We still don’t know how bad things got in China, and we may never know.
I used to think the Stargate SG-1 episode rushed things too much. Of course, the story’s premise is that the plague was engineered to spread quickly. And this plague was fore-shadowed by an 6th season episode, “Frozen”, where an Ancient woman is resuscitated after spending millions of years frozen in ice. She is infected with a virus that she has the power to cure in others but not herself.
If anyone has ever asked the writers where and when they put all these pieces together, I’ve never come across the answer. Stargate SG-1 was really good about following up on ideas presented sometimes years before as obscure details. The long lifespan of the Jaffa was always mentioned throughout the show, but only when you see Teal’c age 50 years in “Unending” (the final episode of the series) and still retain his vitality does it really hit home that the Jaffa are not merely humans with symbiote pouches.
The viral plague trope always struck me as being too forced. Given a world-wide pandemic, why would people keep going around infecting each other, especially if they’re all becoming zombies or whatever?
And yet, real life shows us that (in the United States, at least) people are willing to do just that. Sadly, many of the 300,000+ Americans who have lost their lives to Covid-19 believed the virus was a hoax, or that it would be no worse than the flu. Although it’s shocking that a President of the United States would put his own ego above the lives of the citizens he has sworn to protect, what’s even more shocking is that millions of people chose to ignore the science and live according to his lies.
Even Stargate SG-1 didn’t get that part right. Although entire worlds gave up and accepted the Ori as gods on the show, it was usually only after reasoned debates occurred. There has been no reasoned debate in the United States.
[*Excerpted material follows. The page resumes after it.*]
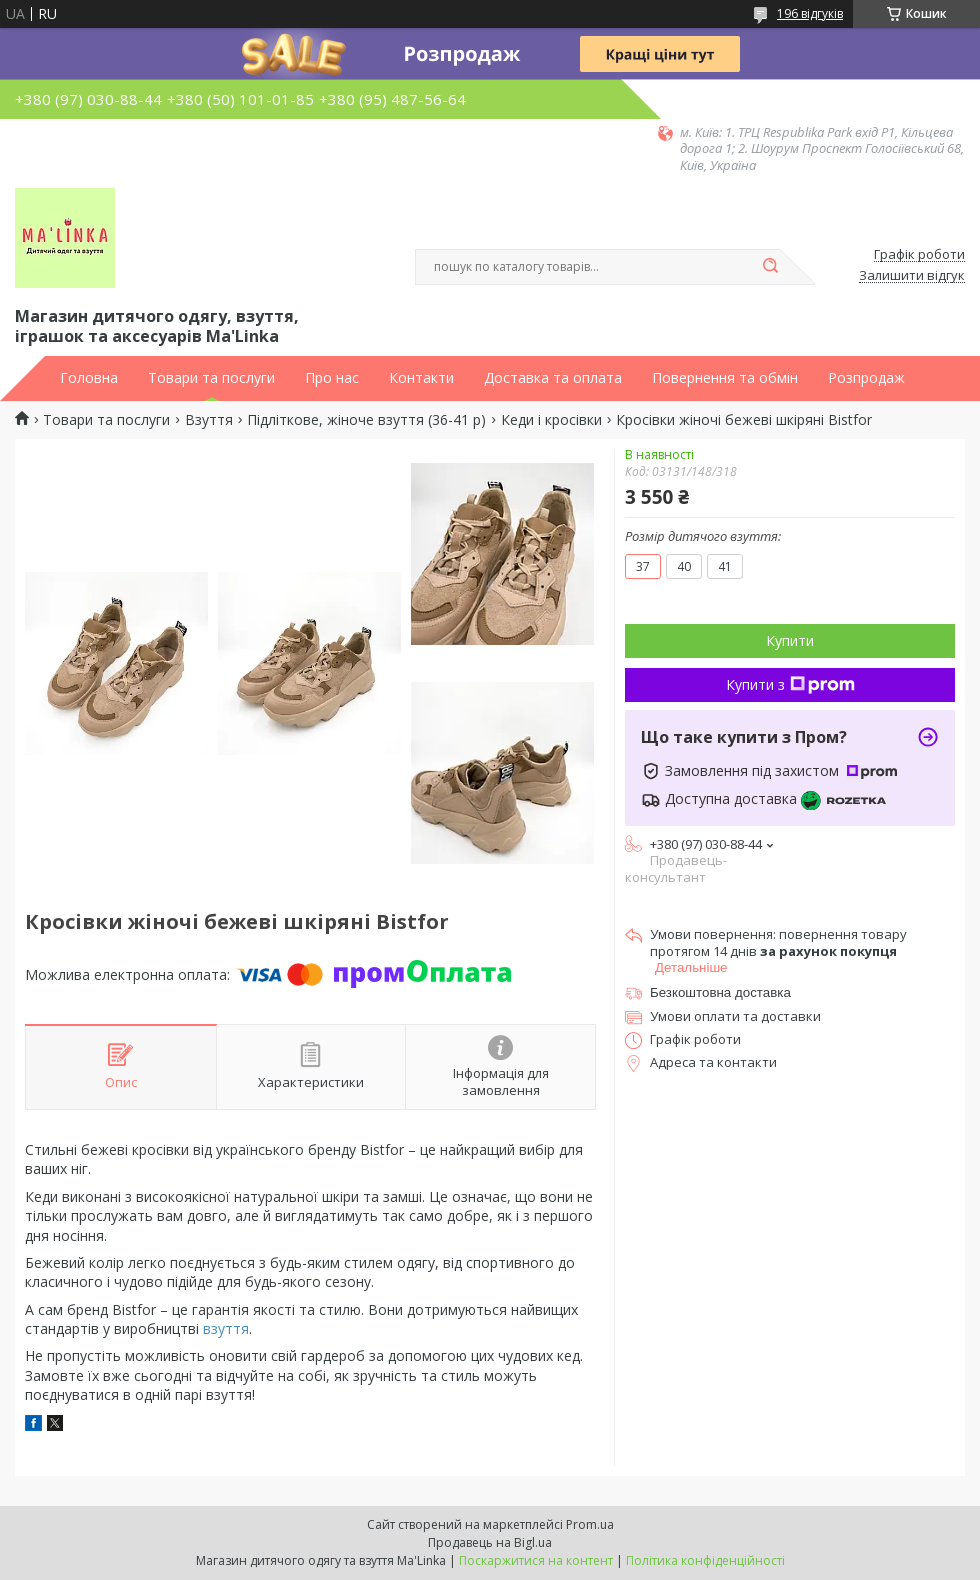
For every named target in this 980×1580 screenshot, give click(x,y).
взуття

There is no rogue Prior coming to hand us a cure for Covid-19. We may never develop one. Even after the vaccines are widely distributed, people will still contract this disease. Worse, we’re now watching at least 2 new mutant strains spread through human and animal populations in Europe and North America. We don’t know if the vaccines will protect people against the new strains – but one certainly hopes they do.
And yet, what about the sick animals? We can’t go around killing all the wildlife just because they can contract the virus. We really do need to find a cure, or at least a way to vaccine large animal populations.
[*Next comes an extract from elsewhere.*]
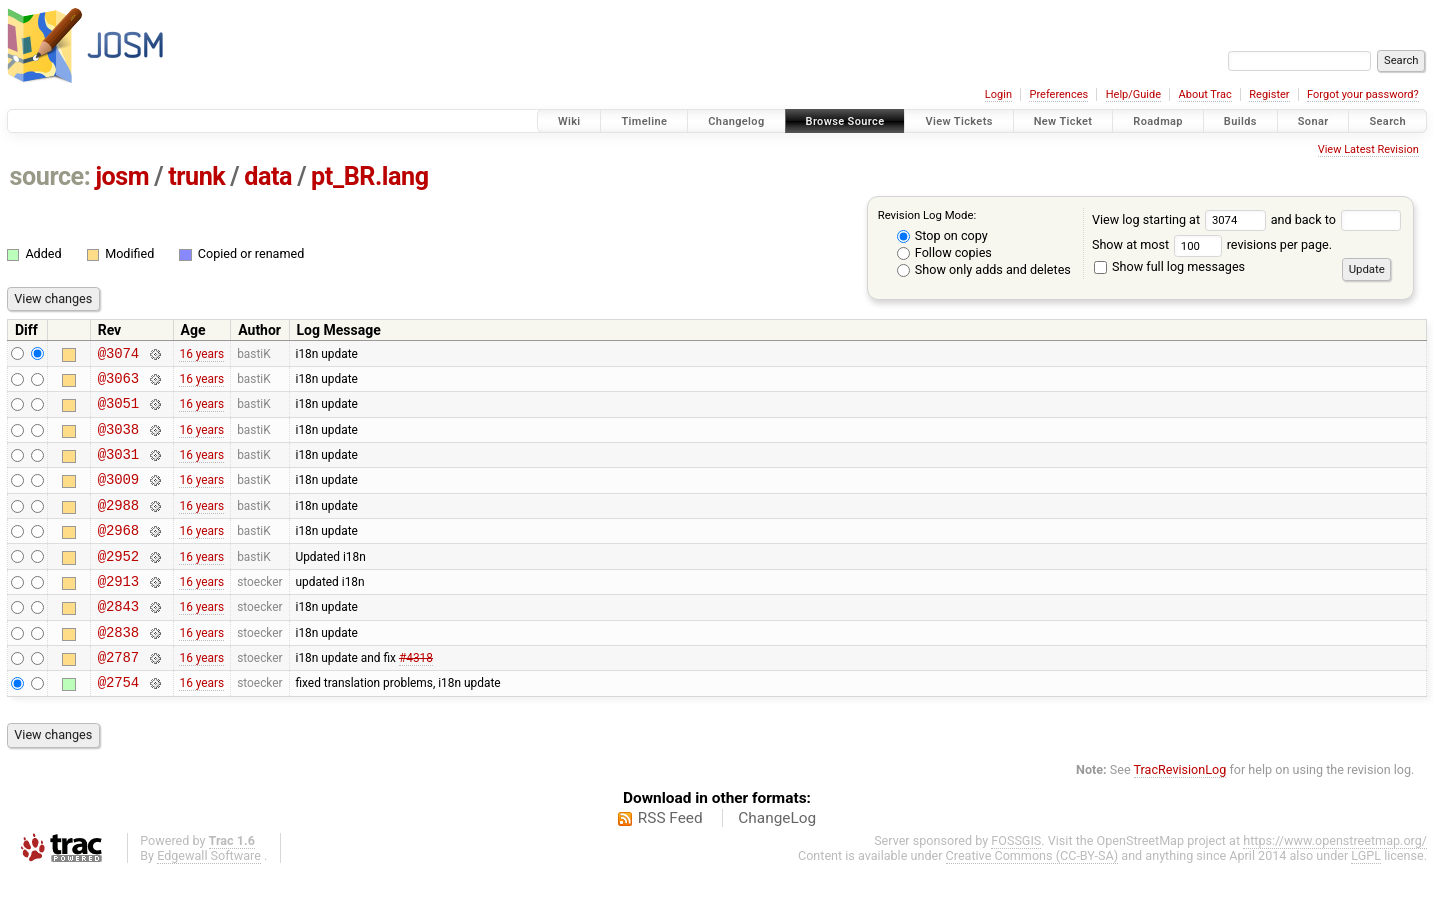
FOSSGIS (1016, 882)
Future science fiction shows and movies may follow the 2020 pandemic closely enough to avoid some of the glaring plot holes. But one that that Stargate SG-1 got right is that there is no fast track to a cure. I think that will be one of many reasons why people continue to watch this show decades into the future.
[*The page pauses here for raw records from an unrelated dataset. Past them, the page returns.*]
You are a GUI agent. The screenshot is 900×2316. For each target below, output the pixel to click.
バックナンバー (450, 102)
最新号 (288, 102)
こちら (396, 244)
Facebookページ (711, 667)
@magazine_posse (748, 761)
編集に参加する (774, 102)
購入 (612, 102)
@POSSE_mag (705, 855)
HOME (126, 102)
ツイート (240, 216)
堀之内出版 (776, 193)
A lot of science fiction is really fantasy dressed up with technology. There’s a great deal of fantasy in the Stargate universe, too. But the Prior Plague storyline is a fantastic example of how a simple idea can be played out into a realistic chain of events.
It’s a shame MGM couldn’t keep the show running after the 10th year. I suspect that plague would have come back at least one more time to stir things up. In real life, I hope we put Covid-19 and its cousins behind us quickly – within the next 1-2 years. But it may be with us for much longer before we can finally say it’s eradicated or even under control.